Return every line in the entries below where the word "уроків" shows up.

(Source data)
■ ■ ■ ■ ■

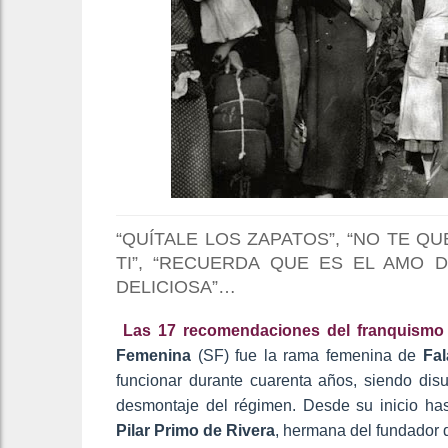
“QUÍTALE LOS ZAPATOS”, “NO TE QU
TI”, “RECUERDA QUE ES EL AMO 
DELICIOSA”…
Las 17 recomendaciones del franquismo a
Femenina
(SF) fue la rama femenina de
Fal
funcionar durante cuarenta años, siendo disu
desmontaje del régimen. Desde su inicio hast
Pilar Primo de Rivera
, hermana del fundador d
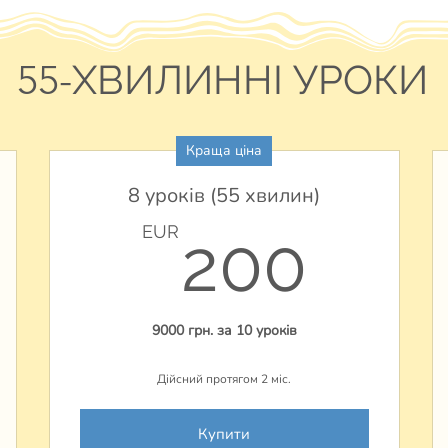
55-
ХВИЛИННІ УРОКИ
Краща ціна
8 уроків (55 хвилин)
08EUR
200
EUR
200
9000 грн. за 10 уроків
Дійсний протягом 2 міс.
Купити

■ ■ ■ ■ ■

(Exercise result)
8 уроків (55 хвилин)
9000 грн. за 10 уроків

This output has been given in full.